** Opening DATA SHOWN block **

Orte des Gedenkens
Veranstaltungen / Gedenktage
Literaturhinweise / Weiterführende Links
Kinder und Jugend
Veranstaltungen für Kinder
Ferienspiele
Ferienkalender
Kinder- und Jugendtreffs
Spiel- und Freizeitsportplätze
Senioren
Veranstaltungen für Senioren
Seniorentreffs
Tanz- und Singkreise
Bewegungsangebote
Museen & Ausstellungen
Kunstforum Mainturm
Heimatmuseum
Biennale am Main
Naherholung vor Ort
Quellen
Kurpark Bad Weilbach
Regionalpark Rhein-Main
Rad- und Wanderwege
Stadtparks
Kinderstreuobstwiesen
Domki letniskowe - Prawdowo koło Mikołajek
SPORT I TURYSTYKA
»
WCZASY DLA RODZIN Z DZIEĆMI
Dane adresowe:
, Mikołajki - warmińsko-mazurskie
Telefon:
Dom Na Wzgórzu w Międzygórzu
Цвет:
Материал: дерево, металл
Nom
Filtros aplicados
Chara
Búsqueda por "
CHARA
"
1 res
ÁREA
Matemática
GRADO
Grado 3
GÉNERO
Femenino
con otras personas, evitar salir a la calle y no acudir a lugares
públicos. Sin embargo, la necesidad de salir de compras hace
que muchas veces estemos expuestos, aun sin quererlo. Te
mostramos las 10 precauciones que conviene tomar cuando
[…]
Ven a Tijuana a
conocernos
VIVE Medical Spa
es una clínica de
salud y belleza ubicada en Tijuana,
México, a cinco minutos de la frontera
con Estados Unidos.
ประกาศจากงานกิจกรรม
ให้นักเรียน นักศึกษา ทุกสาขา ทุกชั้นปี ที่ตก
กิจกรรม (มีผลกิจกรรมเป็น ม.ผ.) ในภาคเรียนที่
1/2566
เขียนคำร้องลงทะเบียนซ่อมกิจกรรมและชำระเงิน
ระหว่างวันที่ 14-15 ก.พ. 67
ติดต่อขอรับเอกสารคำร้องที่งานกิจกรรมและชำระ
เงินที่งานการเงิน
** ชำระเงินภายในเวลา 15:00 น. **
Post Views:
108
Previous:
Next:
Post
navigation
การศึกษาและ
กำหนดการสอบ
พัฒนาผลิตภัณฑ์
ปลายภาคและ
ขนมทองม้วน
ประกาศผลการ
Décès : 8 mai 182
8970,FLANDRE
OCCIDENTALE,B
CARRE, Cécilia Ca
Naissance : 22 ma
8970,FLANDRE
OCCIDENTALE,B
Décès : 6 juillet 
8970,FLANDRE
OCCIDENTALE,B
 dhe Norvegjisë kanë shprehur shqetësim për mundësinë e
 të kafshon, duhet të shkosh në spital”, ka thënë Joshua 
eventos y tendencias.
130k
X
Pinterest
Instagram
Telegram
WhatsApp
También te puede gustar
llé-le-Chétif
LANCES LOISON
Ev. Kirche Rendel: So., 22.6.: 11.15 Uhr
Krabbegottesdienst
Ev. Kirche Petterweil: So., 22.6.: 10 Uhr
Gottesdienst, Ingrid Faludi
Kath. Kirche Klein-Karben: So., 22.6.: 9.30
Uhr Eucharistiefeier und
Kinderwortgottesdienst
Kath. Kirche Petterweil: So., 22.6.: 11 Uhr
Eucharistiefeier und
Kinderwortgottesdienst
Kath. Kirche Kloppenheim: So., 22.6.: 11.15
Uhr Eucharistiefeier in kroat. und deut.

** Closing DATA SHOWN block **
** Opening DATA SHOWN block **

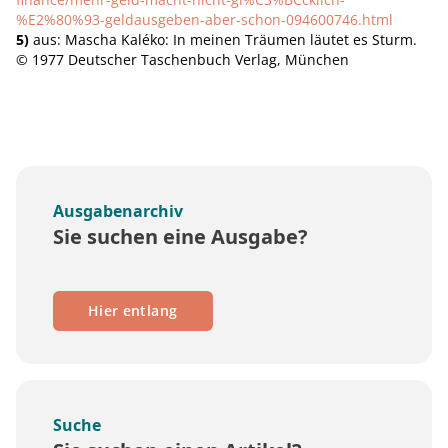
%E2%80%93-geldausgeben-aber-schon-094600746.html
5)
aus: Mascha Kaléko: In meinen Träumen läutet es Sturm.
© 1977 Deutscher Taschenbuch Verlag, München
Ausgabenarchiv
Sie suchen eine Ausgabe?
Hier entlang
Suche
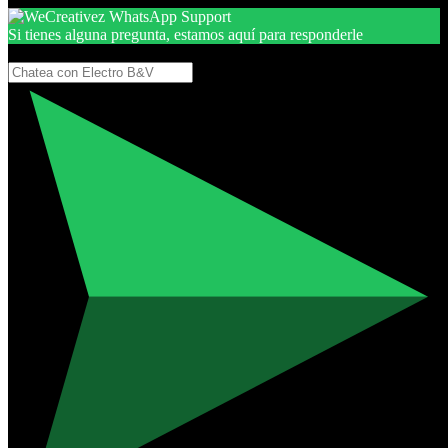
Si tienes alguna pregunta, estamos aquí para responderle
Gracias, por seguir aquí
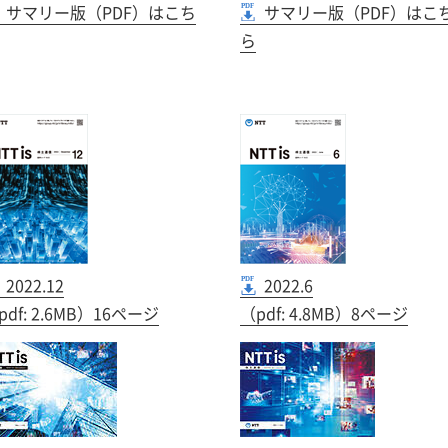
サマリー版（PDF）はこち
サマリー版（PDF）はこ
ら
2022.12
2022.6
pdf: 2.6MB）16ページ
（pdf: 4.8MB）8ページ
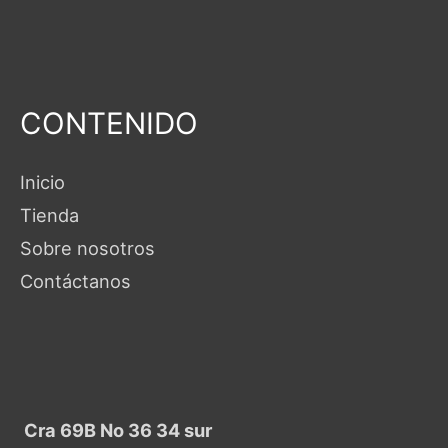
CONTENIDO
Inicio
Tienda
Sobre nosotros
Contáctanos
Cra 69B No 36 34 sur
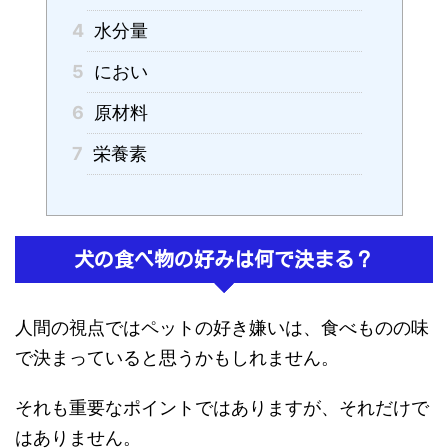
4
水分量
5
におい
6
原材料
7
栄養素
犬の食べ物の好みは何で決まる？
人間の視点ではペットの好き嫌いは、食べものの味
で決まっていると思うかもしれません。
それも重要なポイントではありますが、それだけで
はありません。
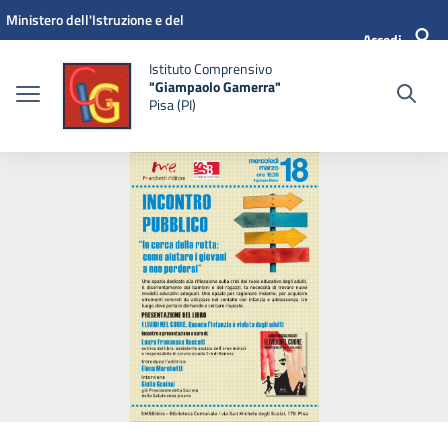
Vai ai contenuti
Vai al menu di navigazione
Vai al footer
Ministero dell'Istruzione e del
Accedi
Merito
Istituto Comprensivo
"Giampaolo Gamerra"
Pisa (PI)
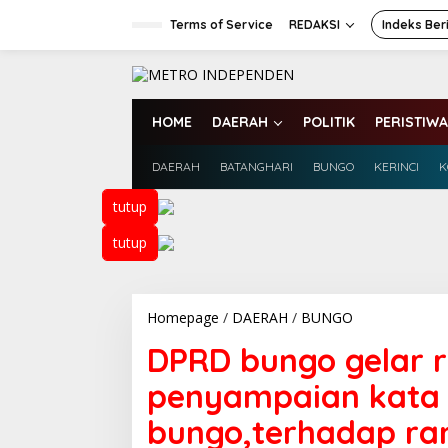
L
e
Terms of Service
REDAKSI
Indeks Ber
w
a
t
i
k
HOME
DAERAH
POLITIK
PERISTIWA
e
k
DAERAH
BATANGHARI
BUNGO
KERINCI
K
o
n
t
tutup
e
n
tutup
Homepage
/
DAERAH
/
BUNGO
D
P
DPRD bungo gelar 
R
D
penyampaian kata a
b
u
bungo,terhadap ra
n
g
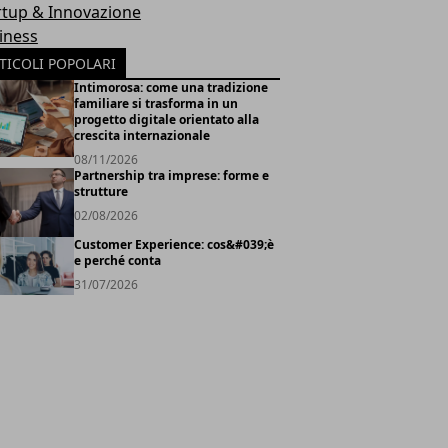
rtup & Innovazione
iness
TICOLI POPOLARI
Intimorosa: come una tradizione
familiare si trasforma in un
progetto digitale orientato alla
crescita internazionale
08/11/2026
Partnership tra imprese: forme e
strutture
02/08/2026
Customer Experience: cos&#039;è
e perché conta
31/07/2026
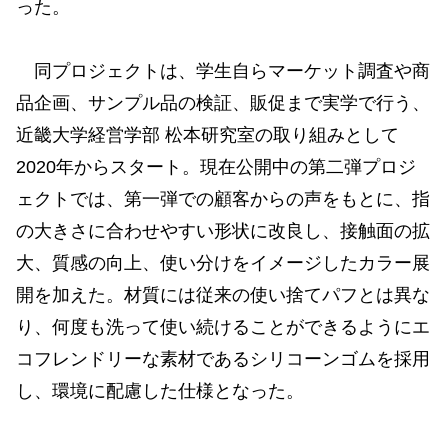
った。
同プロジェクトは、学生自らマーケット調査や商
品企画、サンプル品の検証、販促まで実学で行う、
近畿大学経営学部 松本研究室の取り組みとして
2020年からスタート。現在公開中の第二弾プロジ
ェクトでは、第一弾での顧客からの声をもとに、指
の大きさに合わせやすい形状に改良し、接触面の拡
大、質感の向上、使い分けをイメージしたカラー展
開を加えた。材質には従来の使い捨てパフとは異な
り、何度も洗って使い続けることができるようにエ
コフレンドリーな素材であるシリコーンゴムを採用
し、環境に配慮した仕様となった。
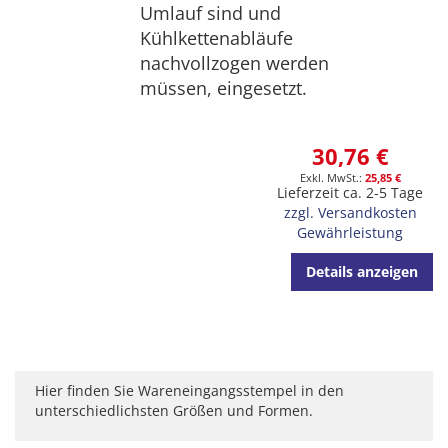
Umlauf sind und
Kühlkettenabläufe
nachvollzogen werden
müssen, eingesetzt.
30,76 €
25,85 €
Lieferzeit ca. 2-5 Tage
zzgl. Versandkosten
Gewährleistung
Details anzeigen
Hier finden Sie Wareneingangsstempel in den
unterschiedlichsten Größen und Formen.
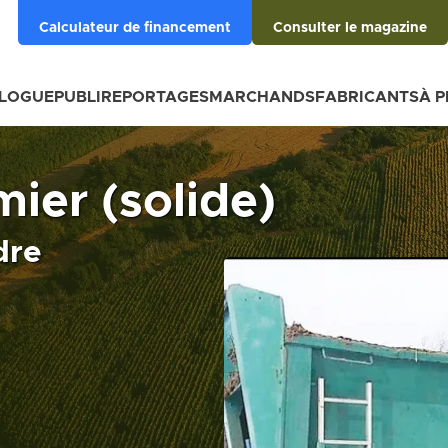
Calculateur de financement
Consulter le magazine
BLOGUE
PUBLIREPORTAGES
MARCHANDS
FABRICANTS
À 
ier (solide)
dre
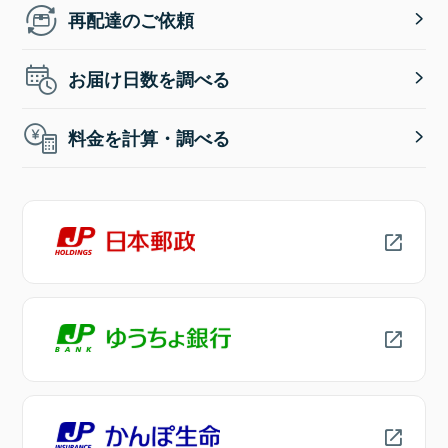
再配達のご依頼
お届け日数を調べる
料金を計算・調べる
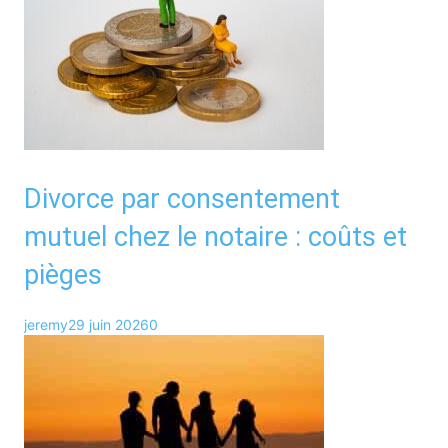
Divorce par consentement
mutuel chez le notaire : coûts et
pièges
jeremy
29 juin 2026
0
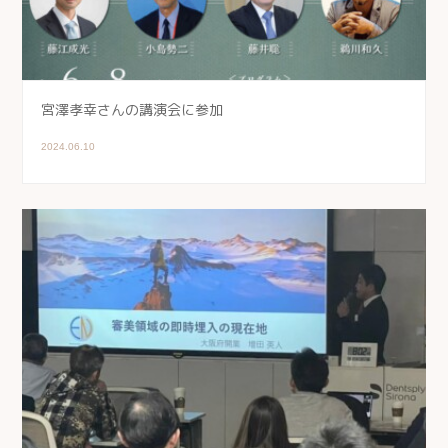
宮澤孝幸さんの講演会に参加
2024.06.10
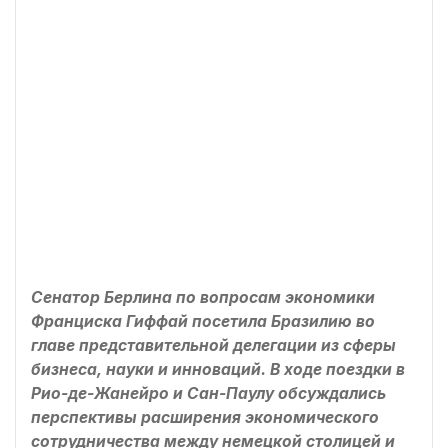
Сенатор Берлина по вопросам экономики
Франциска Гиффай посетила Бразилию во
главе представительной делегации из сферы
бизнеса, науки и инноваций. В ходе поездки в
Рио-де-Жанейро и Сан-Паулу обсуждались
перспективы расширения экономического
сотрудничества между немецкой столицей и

** Closing DATA SHOWN block **

_EXERCISE GOAL_
Using the data above, print only the lines starting at the one with "Vai al menu di navigazione" and ending at the one with "Сенатор Берлина по вопросам экономики", exactly as they stand, minus the pictures.

_RESPONSE_
Vai al menu di navigazione
Vai al footer
Ministero dell'Istruzione e del
Accedi
Merito
Istituto Comprensivo
"Giampaolo Gamerra"
Pisa (PI)
L
e
Terms of Service
REDAKSI
Indeks Ber
w
a
t
i
k
HOME
DAERAH
POLITIK
PERISTIWA
e
k
DAERAH
BATANGHARI
BUNGO
KERINCI
K
o
n
t
tutup
e
n
tutup
Homepage
/
DAERAH
/
BUNGO
D
P
DPRD bungo gelar 
R
D
penyampaian kata a
b
u
bungo,terhadap ra
n
g
rtup & Innovazione
iness
TICOLI POPOLARI
Intimorosa: come una tradizione
familiare si trasforma in un
progetto digitale orientato alla
crescita internazionale
08/11/2026
Partnership tra imprese: forme e
strutture
02/08/2026
Customer Experience: cos&#039;è
e perché conta
31/07/2026
った。
同プロジェクトは、学生自らマーケット調査や商
品企画、サンプル品の検証、販促まで実学で行う、
近畿大学経営学部 松本研究室の取り組みとして
2020年からスタート。現在公開中の第二弾プロジ
ェクトでは、第一弾での顧客からの声をもとに、指
の大きさに合わせやすい形状に改良し、接触面の拡
大、質感の向上、使い分けをイメージしたカラー展
開を加えた。材質には従来の使い捨てパフとは異な
り、何度も洗って使い続けることができるようにエ
コフレンドリーな素材であるシリコーンゴムを採用
し、環境に配慮した仕様となった。
Umlauf sind und
Kühlkettenabläufe
nachvollzogen werden
müssen, eingesetzt.
30,76 €
25,85 €
Lieferzeit ca. 2-5 Tage
zzgl. Versandkosten
Gewährleistung
Details anzeigen
Hier finden Sie Wareneingangsstempel in den
unterschiedlichsten Größen und Formen.
Calculateur de financement
Consulter le magazine
BLOGUE
PUBLIREPORTAGES
MARCHANDS
FABRICANTS
À 
ier (solide)
dre
再配達のご依頼
お届け日数を調べる
料金を計算・調べる
Divorce par consentement
mutuel chez le notaire : coûts et
pièges
jeremy
29 juin 2026
0
宮澤孝幸さんの講演会に参加
2024.06.10
Сенатор Берлина по вопросам экономики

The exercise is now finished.